#### Task requirements:
Please reproduce the entries below exactly, omitting any images they contain.

#### Provided records:
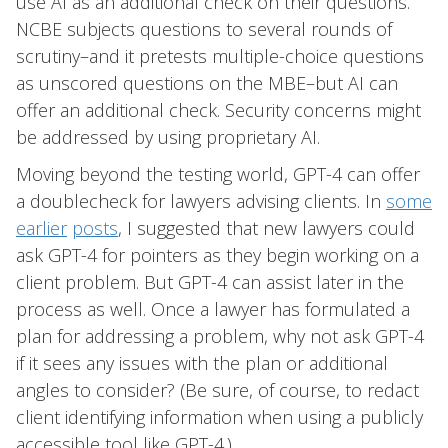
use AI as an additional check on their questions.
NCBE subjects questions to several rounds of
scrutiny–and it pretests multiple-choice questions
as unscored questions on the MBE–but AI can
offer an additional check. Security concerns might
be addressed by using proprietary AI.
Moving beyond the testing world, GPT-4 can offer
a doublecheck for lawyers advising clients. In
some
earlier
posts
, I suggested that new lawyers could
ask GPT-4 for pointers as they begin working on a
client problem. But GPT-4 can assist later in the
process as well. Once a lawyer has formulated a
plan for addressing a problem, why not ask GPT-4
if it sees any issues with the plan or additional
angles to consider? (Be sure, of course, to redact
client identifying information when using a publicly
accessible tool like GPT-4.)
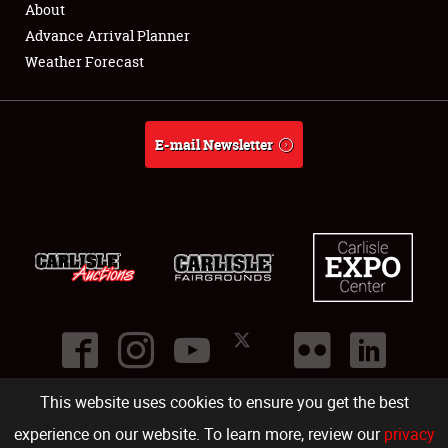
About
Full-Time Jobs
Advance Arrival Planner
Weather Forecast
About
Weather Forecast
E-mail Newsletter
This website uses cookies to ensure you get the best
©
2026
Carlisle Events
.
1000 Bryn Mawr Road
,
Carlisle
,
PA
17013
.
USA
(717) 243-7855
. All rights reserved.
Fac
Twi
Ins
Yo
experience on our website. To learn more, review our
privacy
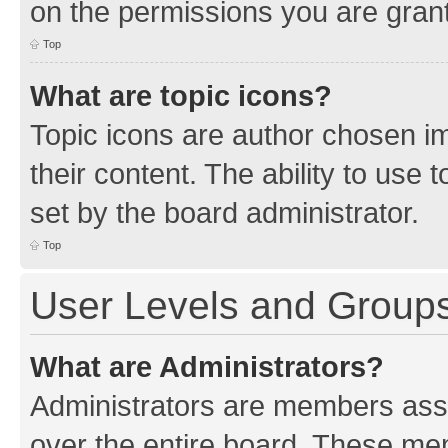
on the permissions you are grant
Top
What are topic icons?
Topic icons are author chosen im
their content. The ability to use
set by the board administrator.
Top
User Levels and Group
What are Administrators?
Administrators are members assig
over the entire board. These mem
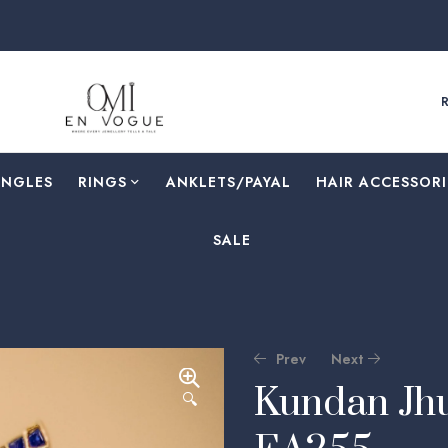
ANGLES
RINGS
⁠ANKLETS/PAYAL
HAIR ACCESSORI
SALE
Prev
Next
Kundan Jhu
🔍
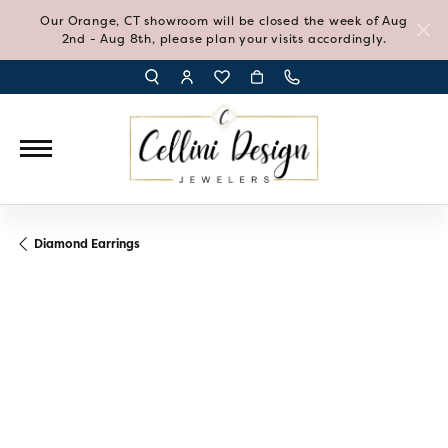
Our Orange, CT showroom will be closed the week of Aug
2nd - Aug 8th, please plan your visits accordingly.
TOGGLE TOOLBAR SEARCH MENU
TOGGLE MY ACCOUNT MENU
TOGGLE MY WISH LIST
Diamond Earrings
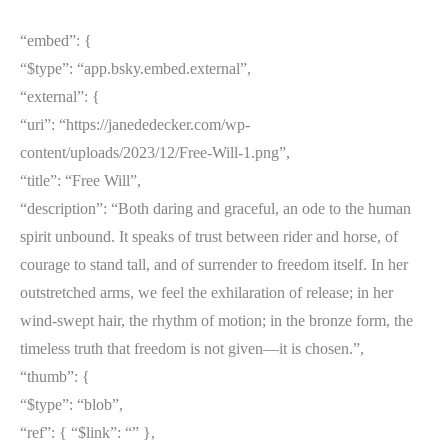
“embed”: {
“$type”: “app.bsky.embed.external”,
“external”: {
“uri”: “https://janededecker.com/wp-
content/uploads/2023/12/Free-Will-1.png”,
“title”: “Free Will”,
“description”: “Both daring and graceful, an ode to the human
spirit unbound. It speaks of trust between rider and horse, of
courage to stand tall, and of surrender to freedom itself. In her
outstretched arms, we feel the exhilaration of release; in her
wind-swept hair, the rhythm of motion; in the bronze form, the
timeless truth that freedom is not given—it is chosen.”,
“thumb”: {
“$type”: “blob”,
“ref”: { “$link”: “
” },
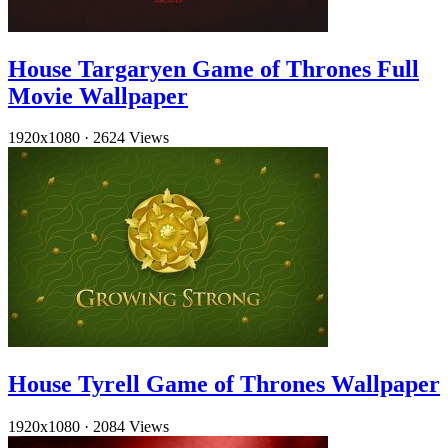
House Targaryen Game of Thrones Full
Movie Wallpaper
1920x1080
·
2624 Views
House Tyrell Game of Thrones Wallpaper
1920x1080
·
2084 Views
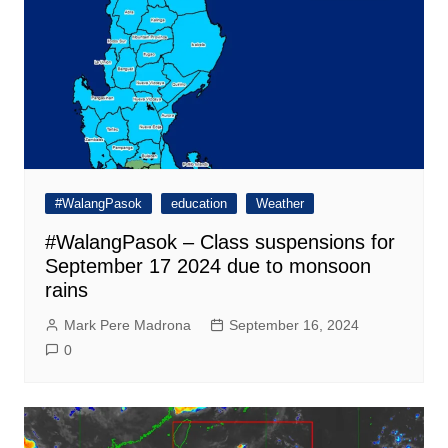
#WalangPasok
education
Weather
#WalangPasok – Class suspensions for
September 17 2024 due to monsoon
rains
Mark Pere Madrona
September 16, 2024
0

#### Reply to the exercise:
use AI as an additional check on their questions.
NCBE subjects questions to several rounds of
scrutiny–and it pretests multiple-choice questions
as unscored questions on the MBE–but AI can
offer an additional check. Security concerns might
be addressed by using proprietary AI.
Moving beyond the testing world, GPT-4 can offer
a doublecheck for lawyers advising clients. In
some
earlier
posts
, I suggested that new lawyers could
ask GPT-4 for pointers as they begin working on a
client problem. But GPT-4 can assist later in the
process as well. Once a lawyer has formulated a
plan for addressing a problem, why not ask GPT-4
if it sees any issues with the plan or additional
angles to consider? (Be sure, of course, to redact
client identifying information when using a publicly
accessible tool like GPT-4.)
About
Full-Time Jobs
Advance Arrival Planner
Weather Forecast
About
Weather Forecast
E-mail Newsletter
This website uses cookies to ensure you get the best
©
2026
Carlisle Events
.
1000 Bryn Mawr Road
,
Carlisle
,
PA
17013
.
USA
(717) 243-7855
. All rights reserved.
Fac
Twi
Ins
Yo
experience on our website. To learn more, review our
privacy
on the permissions you are grant
Top
What are topic icons?
Topic icons are author chosen im
their content. The ability to use
set by the board administrator.
Top
User Levels and Group
What are Administrators?
Administrators are members assig
over the entire board. These mem
ANGLES
RINGS
⁠ANKLETS/PAYAL
HAIR ACCESSORI
SALE
Prev
Next
Kundan Jhu
🔍
Our Orange, CT showroom will be closed the week of Aug
2nd - Aug 8th, please plan your visits accordingly.
TOGGLE TOOLBAR SEARCH MENU
TOGGLE MY ACCOUNT MENU
TOGGLE MY WISH LIST
Diamond Earrings
“embed”: {
“$type”: “app.bsky.embed.external”,
“external”: {
“uri”: “https://janededecker.com/wp-
content/uploads/2023/12/Free-Will-1.png”,
“title”: “Free Will”,
“description”: “Both daring and graceful, an ode to the human
spirit unbound. It speaks of trust between rider and horse, of
courage to stand tall, and of surrender to freedom itself. In her
outstretched arms, we feel the exhilaration of release; in her
wind-swept hair, the rhythm of motion; in the bronze form, the
timeless truth that freedom is not given—it is chosen.”,
“thumb”: {
“$type”: “blob”,
“ref”: { “$link”: “
” },
House Targaryen Game of Thrones Full
Movie Wallpaper
1920x1080
·
2624 Views
House Tyrell Game of Thrones Wallpaper
1920x1080
·
2084 Views
#WalangPasok
education
Weather
#WalangPasok – Class suspensions for
September 17 2024 due to monsoon
rains
Mark Pere Madrona
September 16, 2024
0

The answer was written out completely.